Nothing. He closed his eyes. Heard the ’phones power up. Opened his eyes to those same faces of data he’d seen earlier, in Akihabara. Characterless. Institutional in their regularity.

“Here comes the fan club,” he heard Arleigh say, and the barren faces were suddenly translucent, networked depths of postings and commentary revealed there in baffling organic complexity.

“Something’s—” he started to say, but then he was back in the apartment in Stockholm, with the huge ceramic stoves. But it was a place this time, not just a million tidily filed factoids. Shadows of flames danced behind the narrow mica panes of the stove’s ornate iron door.

Candlelight. The floors were wooden planks, each one as broad as Laney’s shoulders, spread with the soft tones of old carpets. Something directed his point of view into the next room, past a leather sofa spread with more and smaller rugs, and showed him the black window beyond the open drapes, where snowflakes, very large and ornate, fell with a deliberate gravity past the frosted panes.

“Getting anything?” Arleigh. Somewhere far away.

He didn’t answer, watching as his view reversed. To be maneuvered down a central hallway, where a tall oval mirror showed no reflection as he passed. He thought of CD-ROMs he’d explored in the orphanage: haunted castles, monstrously infested spacecraft abandoned in orbit… Click here. Click there.
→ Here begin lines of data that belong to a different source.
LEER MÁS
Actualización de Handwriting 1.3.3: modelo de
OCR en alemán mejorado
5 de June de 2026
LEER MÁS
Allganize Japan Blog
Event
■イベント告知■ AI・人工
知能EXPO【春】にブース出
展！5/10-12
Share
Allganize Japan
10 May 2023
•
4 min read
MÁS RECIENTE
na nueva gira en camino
And somehow he’d always felt that he never found the central marvel, the thing that would have made the hunt worthwhile. Because it wasn’t there, he’d finally decided; it never quite was, and so he’d lost interest in those games.

But the central marvel here—click on bedroom—was Rei Toei. Propped on white pillows at the head of a sea of white, her head and gowned shoulders showing above eyelet lace and the glow of fine cottons.

“You were our guest tonight,” she said. “I wasn’t able to speak with you. I am sorry. It ended badly, and you were injured.”

He looked at her, waiting for the mountain valleys and the bells, but she only looked back, nothing came, and he remembered what Yamazaki had said about bandwidth.

A stab of pain in his side. “How do you know? That I was injured?”

“The preliminary Lo/Rez security report. Technician Paul Sha

“Why are you here?” (“Laney,” he heard Arleigh say, “are you okay?”)

“I found it,” the idoru said. “Isn’t it wonderful? But he has not been here since the renovations were completed. So, really, he’s never been here. But you’ve been here before, haven’t you? I think that’s how I found it.” She smiled. She was very beautiful here, floating in this whiteness. He hadn’t been able to really look at her in the Western World.

“I accessed it earlier,” he said, “but it wasn’t like this.”

“But then it… rounded out, didn’t it? It became so much better. Because one of the artisans who reassembled the stoves had made a record of it all, when it was done. Just for herself, for her friends, but you see what it’s done. It was in the data from the fan club.” She gazed in delight at a single taper, banded horizontally in cream and indigo, that burned in a candlestick of burnished brass. Beside it on the bedside table were a book and an orange. “I feel very close to him, here.”

“I’d feel closer to him if you’d put me back, outside.”

“In the street? It’s snowing. And I’m not certain the street is there.”

“In the general data-construct, Please. So I can do my job…”

“Oh,” she said, and smiled at him, and he was staring into the tangled depths of the data-faces.

“Laney?” Arleigh said, touching his shoulder. “Who are you talking to?”

“The idoru,” Laney said.

“In nodal manifestation?” Yamazaki.

“No. She was there in the data, I don’t know how. She was in a model of his place in Stockholm. Said she got there because I’d cruised it before. Then I asked her to put me back out here.